The leader of the 650,000 Christians in Iraq expressed concern about a possible Iraqi-U.S. war. “As Christians, we do not separate ourselves from the Iraqi people,” Haitham Al Jazrawi, a pastor at Presbyterian Evangelical Church in Kirkuk told Ecumenical News International. “The West is going to destroy everything here.” Up to 500,000 civilians could be injured or killed if U.S.-led forces invade Iraq, says a leaked U.N. report described in a U.N. Foundation news release (Jan. 8). The report, “Likely Humanitarian Scenarios,” says Iraq would face a worse humanitarian crisis than the one following the 1991 Gulf War since economic sanctions weakened and left citizens more dependent on the government for basic necessities.

• After a four-day visit to Iraq, a 13-member National Council of Churches delegation said a war would make the United States less secure against terrorism and cause great suffering and loss of life for civilians. “War is not inevitable and can be averted, even at this moment,” the delegation said. “We visited schools and hospitals and saw for ourselves the devastating impact of 12 years of sanctions on the people of Iraq. We touched babies suffering illnesses that can be prevented by proper medication currently unavailable to the people of Iraq.” The delegation questioned the “cruelty” of the U.N. “oil for food” program and the authoritarian government and human rights situation in Iraq.

Participants in a Christian-Jewish student dialogue said they often saw subtle anti-Semitism in Argentina and Uruguay. Jeronimo Granados, a pastor of the Lutheran World Federation-member Evangelical Church of the River Plate and a professor at the Buenos Aires Protestant college, said people who become wealthy quickly are sometimes called “Jews.” Shlomo Sudicovish, a rabbinical student, said some of the issues were “due to the behavior of both sides. We, the Jews, always tend to stay among ourselves.” And Juan Armin Ihle, a Lutheran pastor in Montevideo, Uruguay, said he noticed that many pastors “do not distinguish between Jews and the politics of the State of Israel.” Last August, Argentina’s United Evangelical Lutheran Church expressed deep sadness for anti-Jewish trends in its church history. It said anti-Semitism “is an insult to the gospel and a downright violation of our hope and calling.”

• As 30 million people in Ethiopia, Kenya, Zimbabwe and Malawi face starvation, Lutheran World Relief and Action by Churches Together supply drought-stricken Africans with food and other aid. In Ethiopia, a Lutheran, Orthodox and Roman Catholic partnership provides food, livestock, medicines, seeds and tools for 140,000 people. In Kenya, a 2-year-old LWR project helps livestock owners get veterinary services, storage tanks and an early warning system. And in Zimbabwe, the church helps 11,000 families with food aid, as well as seeds for drought-tolerant crops. About 5.7 million is needed for the work, and agencies are warning that help must be sent soon to save the most vulnerable. To contribute, send checks to: ELCA World Hunger Appeal, P.O. Box 71764, Chicago, IL 60694-1764; www.elca.org/giving.
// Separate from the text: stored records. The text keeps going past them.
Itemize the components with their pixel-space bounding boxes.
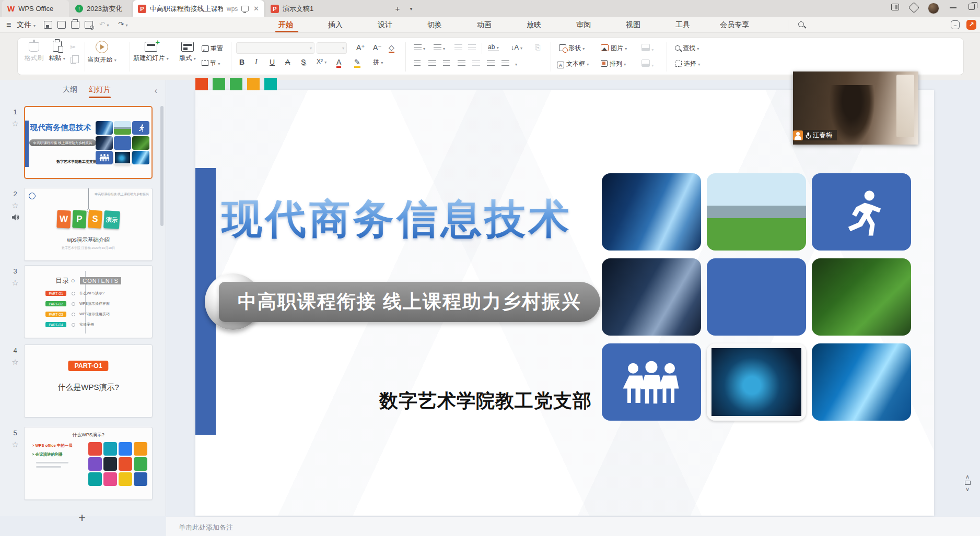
tab-slides[interactable]: 幻灯片 — [89, 85, 111, 94]
share-icon[interactable]: ↗ — [966, 20, 976, 30]
picture-button[interactable]: 图片 ▾ — [601, 44, 627, 53]
star-icon[interactable]: ☆ — [7, 201, 23, 210]
copy-icon[interactable] — [71, 57, 76, 64]
menu-tab-1[interactable]: 插入 — [328, 17, 343, 32]
next-slide-button[interactable]: ∨ — [962, 486, 973, 492]
play-from-current-button[interactable]: 当页开始 ▾ — [83, 41, 121, 64]
highlight-color-icon[interactable]: ✎ — [354, 58, 360, 68]
add-slide-button[interactable]: + — [78, 510, 86, 525]
textbox-button[interactable]: A文本框 ▾ — [557, 59, 589, 68]
slide-thumbnail-5[interactable]: 什么WPS演示?> WPS office 中的一员> 会议演讲的利器 — [24, 427, 153, 500]
menu-tab-4[interactable]: 动画 — [477, 17, 492, 32]
thumbnail-scrollbar[interactable] — [160, 106, 164, 226]
menu-tab-5[interactable]: 放映 — [527, 17, 541, 32]
clear-format-icon[interactable]: ◇ — [389, 43, 394, 53]
decrease-indent-icon[interactable] — [454, 44, 462, 50]
outline-color-button[interactable]: ▾ — [641, 59, 654, 68]
green-city-photo[interactable] — [707, 173, 806, 251]
save-icon[interactable] — [44, 21, 52, 29]
menu-tab-9[interactable]: 会员专享 — [720, 17, 749, 32]
text-shadow-icon[interactable]: S — [301, 58, 306, 66]
select-button[interactable]: 选择 ▾ — [675, 59, 700, 68]
search-icon[interactable] — [798, 21, 804, 27]
slide-canvas[interactable]: 现代商务信息技术 中高职课程衔接 线上课程助力乡村振兴 数字艺术学院教工党支部 — [195, 90, 934, 516]
crops-photo[interactable] — [812, 258, 911, 336]
cut-icon[interactable]: ✂ — [70, 43, 76, 51]
notes-placeholder[interactable]: 单击此处添加备注 — [179, 523, 233, 532]
redo-icon[interactable]: ↷ ▾ — [118, 20, 128, 28]
distribute-icon[interactable] — [472, 60, 480, 66]
text-direction-icon[interactable]: ↓A ▾ — [511, 43, 522, 51]
strikethrough-icon[interactable]: A — [285, 58, 290, 66]
document-tab-2[interactable]: P中高职课程衔接线上课程wps✕ — [133, 0, 264, 17]
slide-thumbnail-2[interactable]: 中高职课程衔接 线上课程助力乡村振兴 WPS演示 wps演示基础介绍 数字艺术学… — [24, 188, 153, 261]
restore-window-button[interactable] — [969, 4, 975, 10]
layout-button[interactable]: 版式 ▾ — [168, 41, 207, 63]
assistant-icon[interactable]: ⌣ — [951, 20, 960, 29]
audio-icon[interactable] — [11, 214, 19, 221]
paragraph-settings-icon[interactable] — [501, 60, 509, 66]
webcam-overlay[interactable]: 江春梅 — [793, 72, 918, 145]
find-button[interactable]: 查找 ▾ — [675, 44, 699, 53]
slide-subtitle-banner[interactable]: 中高职课程衔接 线上课程助力乡村振兴 — [219, 282, 600, 322]
runner-icon[interactable] — [812, 173, 911, 251]
city-tech-photo[interactable] — [602, 173, 701, 251]
reset-button[interactable]: 重置 — [202, 44, 223, 53]
slide-thumbnail-3[interactable]: 目录 ○ CONTENTS PART-O1什么WPS演示? PART-O2WPS… — [24, 265, 153, 338]
fill-color-button[interactable]: ▾ — [641, 44, 654, 53]
present-mode-icon[interactable] — [241, 6, 249, 11]
superscript-icon[interactable]: X² ▾ — [317, 58, 326, 65]
line-spacing-icon[interactable] — [487, 60, 495, 66]
shapes-button[interactable]: 形状 ▾ — [559, 44, 585, 53]
people-icon[interactable] — [602, 343, 701, 421]
minimize-button[interactable] — [950, 4, 956, 8]
numbered-list-chevron[interactable]: ▾ — [443, 43, 445, 52]
blue-tile[interactable] — [707, 258, 806, 336]
slide-thumbnail-4[interactable]: PART-O1 什么是WPS演示? — [24, 344, 153, 418]
paragraph-more-chevron[interactable]: ▾ — [515, 59, 517, 67]
decrease-font-icon[interactable]: A⁻ — [373, 43, 382, 52]
menu-tab-7[interactable]: 视图 — [626, 17, 640, 32]
color-swatch-4[interactable] — [264, 78, 277, 90]
color-swatch-3[interactable] — [247, 78, 260, 90]
color-swatch-0[interactable] — [195, 78, 208, 90]
menu-tab-3[interactable]: 切换 — [427, 17, 442, 32]
sidebar-toggle-icon[interactable] — [891, 4, 899, 10]
export-icon[interactable] — [57, 21, 66, 29]
file-menu[interactable]: 文件 ▾ — [17, 17, 36, 32]
font-family-select[interactable]: ▾ — [236, 42, 314, 54]
italic-icon[interactable]: I — [255, 58, 258, 66]
tab-outline[interactable]: 大纲 — [63, 85, 77, 94]
bullet-list-icon[interactable] — [414, 44, 422, 50]
convert-to-doc-icon[interactable]: ⎘ — [535, 43, 540, 52]
menu-tab-2[interactable]: 设计 — [378, 17, 392, 32]
color-swatch-2[interactable] — [230, 78, 242, 90]
account-avatar[interactable] — [928, 3, 939, 14]
menu-tab-0[interactable]: 开始 — [278, 17, 293, 32]
color-swatch-1[interactable] — [213, 78, 225, 90]
new-tab-button[interactable]: + — [392, 3, 403, 15]
tablet-photo[interactable] — [707, 343, 806, 421]
tab-list-button[interactable]: ▾ — [405, 3, 417, 15]
digital-photo[interactable] — [812, 343, 911, 421]
slide-title[interactable]: 现代商务信息技术 — [221, 192, 573, 247]
previous-slide-button[interactable]: ∧ — [962, 474, 973, 479]
arrange-button[interactable]: 排列 ▾ — [601, 59, 626, 68]
star-icon[interactable]: ☆ — [7, 119, 23, 128]
menu-tab-8[interactable]: 工具 — [675, 17, 690, 32]
skin-settings-icon[interactable] — [910, 4, 918, 11]
numbered-list-icon[interactable] — [434, 44, 441, 50]
increase-font-icon[interactable]: A⁺ — [356, 43, 365, 52]
collapse-panel-icon[interactable]: ‹ — [155, 86, 157, 96]
document-tab-1[interactable]: ↑2023新变化 — [70, 0, 132, 17]
star-icon[interactable]: ☆ — [7, 278, 23, 288]
star-icon[interactable]: ☆ — [7, 440, 23, 449]
document-tab-0[interactable]: WWPS Office — [2, 0, 69, 17]
phonetic-guide-icon[interactable]: 拼 ▾ — [373, 58, 383, 67]
section-button[interactable]: 节 ▾ — [202, 59, 220, 68]
underline-icon[interactable]: U — [270, 58, 275, 66]
close-tab-icon[interactable]: ✕ — [253, 5, 259, 13]
document-tab-3[interactable]: P演示文稿1 — [265, 0, 386, 17]
bullet-list-chevron[interactable]: ▾ — [423, 43, 425, 52]
increase-indent-icon[interactable] — [468, 44, 476, 50]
Governments worldwide are using the U.S.-led war on terror as a pretext for repression against religious and other groups, reported the Human Rights Watch. The New York-based watchdog agency said that while the United States was “far from the worst human rights abuser,” the Bush administration set a tone that made it possible for governments to disregard human rights standards. “An anti-terrorism policy that ignores human rights is a gift to the terrorists,” the Jan. 14 report states. “It reaffirms the violent instrumentalism that breeds terrorism as it undermines the public support needed to defeat terrorism.” The report also said the United States failed to pressure friendly countries and allies such as China and Pakistan about their human rights abuses. Nations listed as the most highly repressive included China, Burma, Iran, Iraq, Liberia and Vietnam.